* _Work to complete_:
Which lines in the records below include the word "Sengkang"? Report each of them in full.

(Saved data entries)
= = =
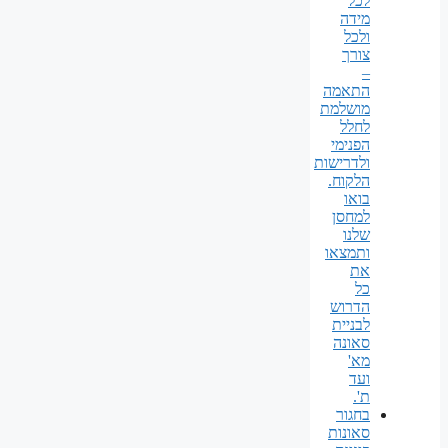
לכל
מידה
ולכל
צורך
–
התאמה
מושלמת
לחלל
הפנימי
ולדרישות
הלקוח.
בואו
למחסן
שלנו
ותמצאו
את
כל
הדרוש
לבניית
סאונה
מא'
ועד
ת'.
בחגור
סאונות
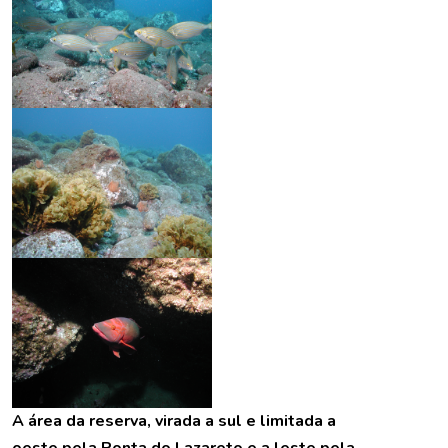
A área da reserva, virada a sul e limitada a
oeste pela Ponta do Lazareto e a leste pela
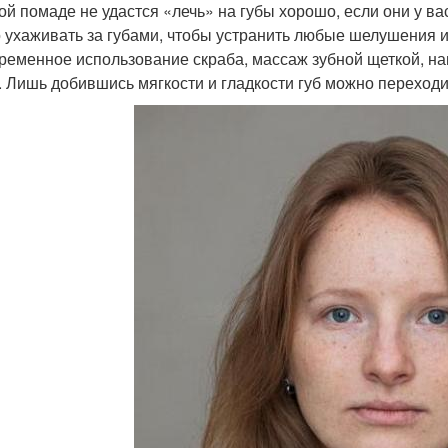
ой помаде не удастся «лечь» на губы хорошо, если они у 
 ухаживать за губами, чтобы устранить любые шелушения и
ременное использование скраба, массаж зубной щеткой, н
. Лишь добившись мягкости и гладкости губ можно переходи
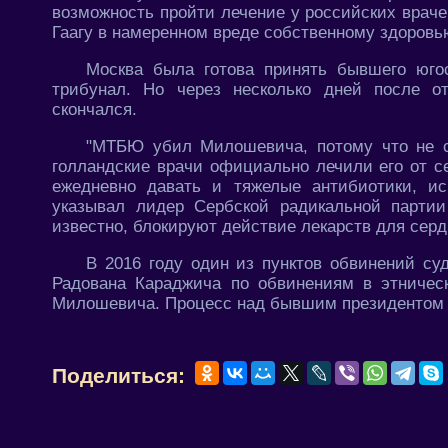
возможность пройти лечение у российских врачей
Гаагу в намеренном вреде собственному здоровь
Москва была готова принять бывшего югос
трибунал. Но через несколько дней после о
скончался.
"МТБЮ убил Милошевича, потому что не с
голландские врачи официально лечили его от се
ежедневно давать и тяжелые антибиотики, и
указывал лидер Сербской радикальной парти
известно, блокируют действие лекарств для серд
В 2016 году один из пунктов обвинений су
Радована Караджича по обвинениям в этничес
Милошевича. Процесс над бывшим президентом Ю
Поделиться:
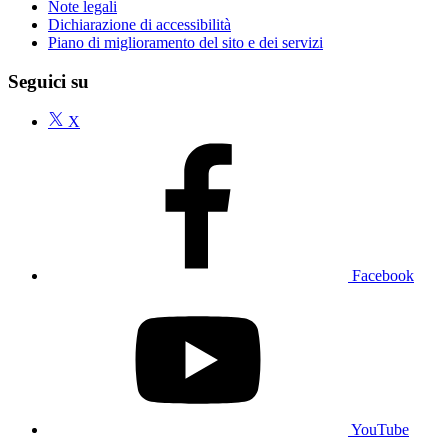
Note legali
Dichiarazione di accessibilità
Piano di miglioramento del sito e dei servizi
Seguici su
X
Facebook
YouTube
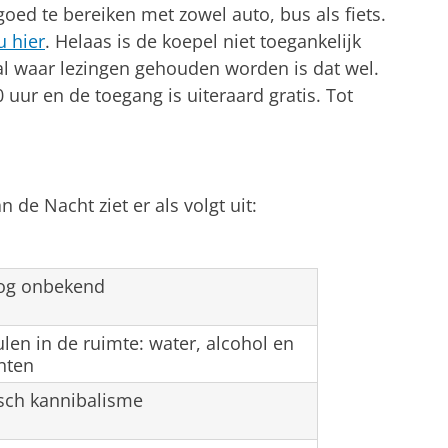
oed te bereiken met zowel auto, bus als fiets.
u hier
. Helaas is de koepel niet toegankelijk
al waar lezingen gehouden worden is dat wel.
 uur en de toegang is uiteraard gratis. Tot
de Nacht ziet er als volgt uit:
:
nog onbekend
len in de ruimte: water, alcohol en
nten
sch kannibalisme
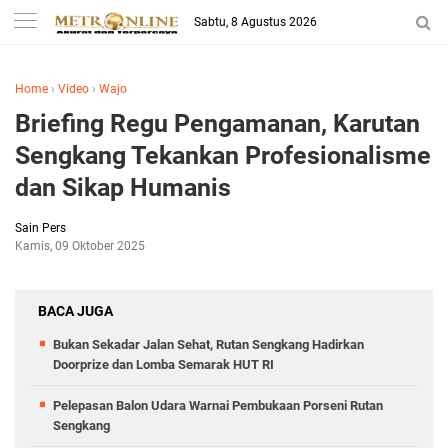
Sabtu, 8 Agustus 2026
Home
›
Video
›
Wajo
Briefing Regu Pengamanan, Karutan
Sengkang Tekankan Profesionalisme
dan Sikap Humanis
Sain Pers
Kamis, 09 Oktober 2025
BACA JUGA
Bukan Sekadar Jalan Sehat, Rutan Sengkang Hadirkan
Doorprize dan Lomba Semarak HUT RI
Pelepasan Balon Udara Warnai Pembukaan Porseni Rutan
Sengkang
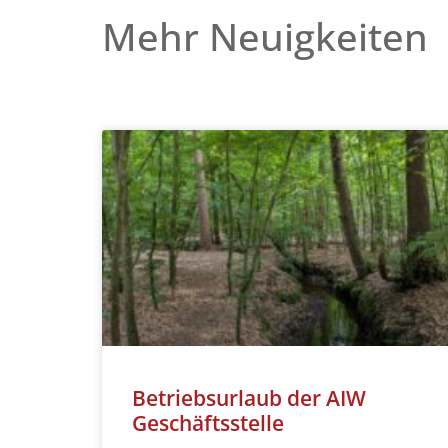
Mehr Neuigkeiten
Betriebsurlaub der AIW
Geschäftsstelle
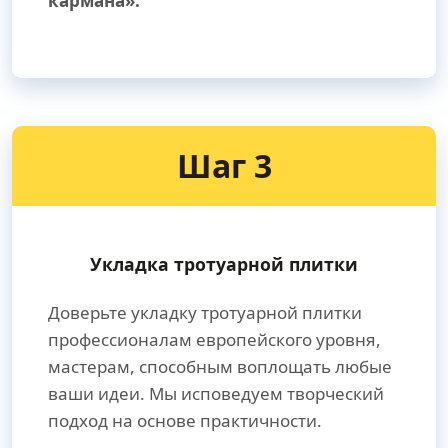
кармана».
Шаг 3
Укладка тротуарной плитки
Доверьте укладку тротуарной плитки
профессионалам европейского уровня,
мастерам, способным воплощать любые
ваши идеи. Мы исповедуем творческий
подход на основе практичности.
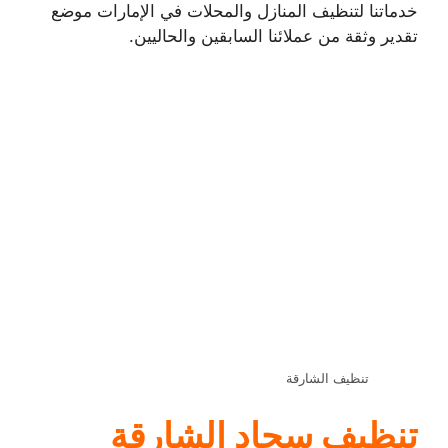
خدماتنا لتنظيف المنازل والمحلات في الإمارات موضع
تقدير وثقة من عملائنا السابقين والحاليين.
تنظيف الشارقة
تنظيف سجاد الشارقة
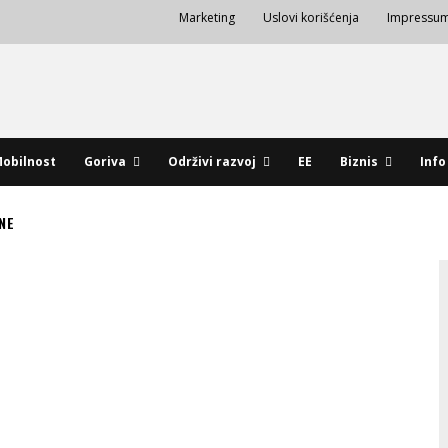
Marketing
Uslovi korišćenja
Impressu
obilnost
Goriva
Održivi razvoj
EE
Biznis
Info
NE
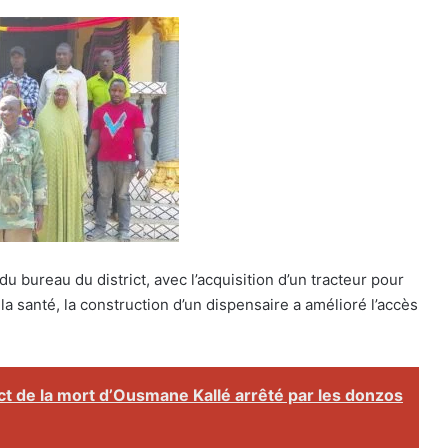
u bureau du district, avec l’acquisition d’un tracteur pour
la santé, la construction d’un dispensaire a amélioré l’accès
ct de la mort d’Ousmane Kallé arrêté par les donzos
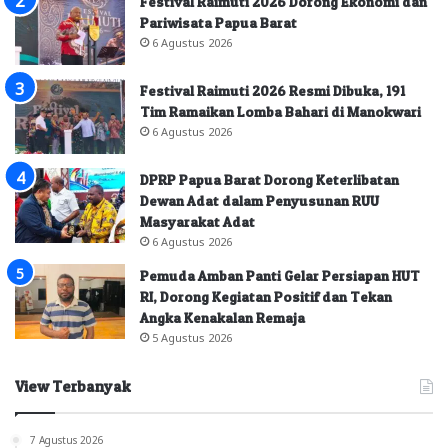
Festival Raimuti 2026 Dorong Ekonomi dan
Pariwisata Papua Barat
6 Agustus 2026
Festival Raimuti 2026 Resmi Dibuka, 191
Tim Ramaikan Lomba Bahari di Manokwari
6 Agustus 2026
DPRP Papua Barat Dorong Keterlibatan
Dewan Adat dalam Penyusunan RUU
Masyarakat Adat
6 Agustus 2026
Pemuda Amban Panti Gelar Persiapan HUT
RI, Dorong Kegiatan Positif dan Tekan
Angka Kenakalan Remaja
5 Agustus 2026
View Terbanyak
7 Agustus 2026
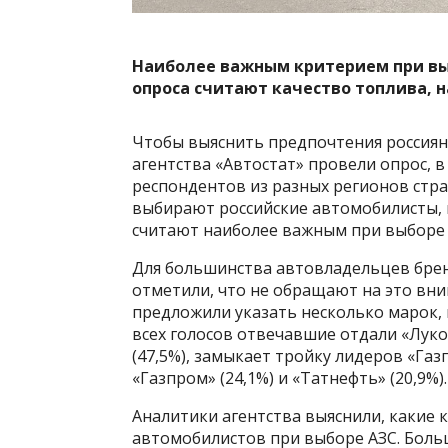
Наиболее важным критерием при вы
опроса считают качество топлива, на
Чтобы выяснить предпочтения россиян
агентства «Автостат» провели опрос, в
респондентов из разных регионов стра
выбирают российские автомобилисты, н
считают наиболее важным при выборе 
Для большинства автовладельцев брен
отметили, что не обращают на это вн
предложили указать несколько марок,
всех голосов отвечавшие отдали «Лукой
(47,5%), замыкает тройку лидеров «Га
«Газпром» (24,1%) и «Татнефть» (20,9%).
Аналитики агентства выяснили, какие
автомобилистов при выборе АЗС. Больш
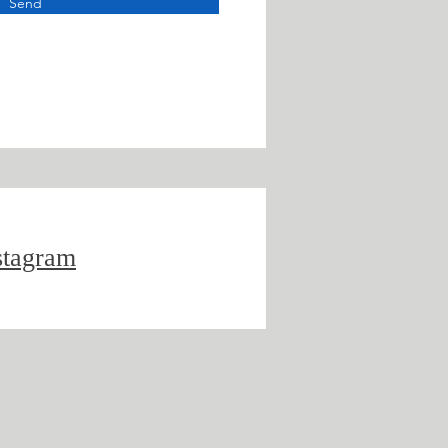
Send
stagram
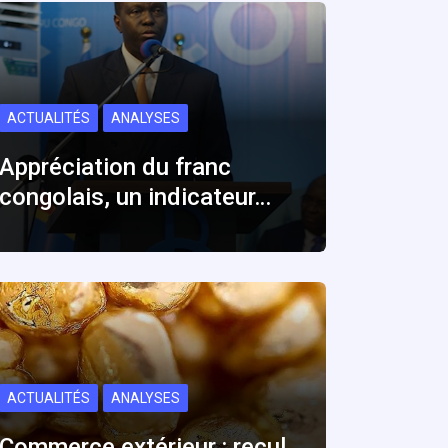
ACTUALITÉS
ANALYSES
Appréciation du franc
congolais, un indicateur…
ACTUALITÉS
ANALYSES
Commerce extérieur : recul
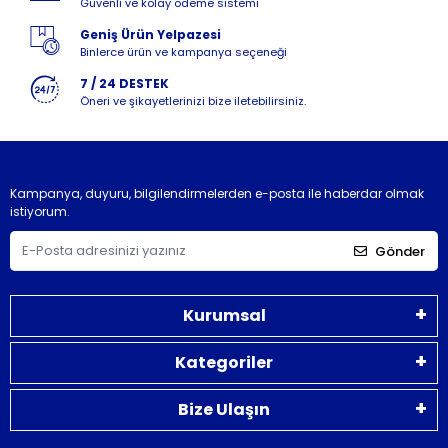
Güvenli ve kolay ödeme sistemi
Geniş Ürün Yelpazesi
Binlerce ürün ve kampanya seçeneği
7 / 24 DESTEK
Öneri ve şikayetlerinizi bize iletebilirsiniz.
Kampanya, duyuru, bilgilendirmelerden e-posta ile haberdar olmak
istiyorum.
Gönder
Kurumsal
Kategoriler
Bize Ulaşın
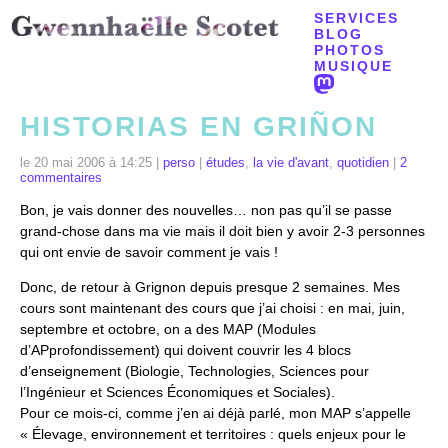
SERVICES
BLOG
PHOTOS
MUSIQUE
HISTORIAS EN GRIÑON
le 20 mai 2006 à 14:25 |
perso
|
études
,
la vie d'avant
,
quotidien
|
2
commentaires
Bon, je vais donner des nouvelles… non pas qu’il se passe
grand-chose dans ma vie mais il doit bien y avoir 2-3 personnes
qui ont envie de savoir comment je vais !
Donc, de retour à Grignon depuis presque 2 semaines. Mes
cours sont maintenant des cours que j’ai choisi : en mai, juin,
septembre et octobre, on a des MAP (Modules
d’APprofondissement) qui doivent couvrir les 4 blocs
d’enseignement (Biologie, Technologies, Sciences pour
l’Ingénieur et Sciences Économiques et Sociales).
Pour ce mois-ci, comme j’en ai déjà parlé, mon MAP s’appelle
« Élevage, environnement et territoires : quels enjeux pour le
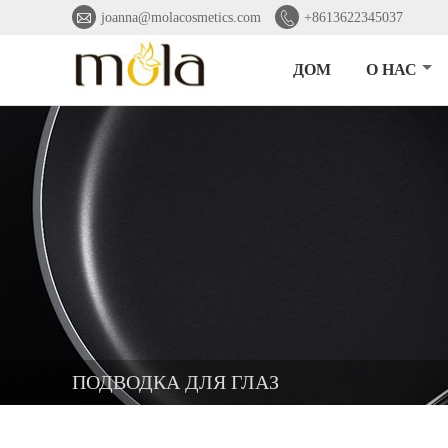


joanna@molacosmetics.com
+8613622345037
ДОМ
О НАС
ПОДВОДКА ДЛЯ ГЛАЗ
= = =
* _Task result_:
Sengkang Tekankan Profesionalisme
Bukan Sekadar Jalan Sehat, Rutan Sengkang Hadirkan
Sengkang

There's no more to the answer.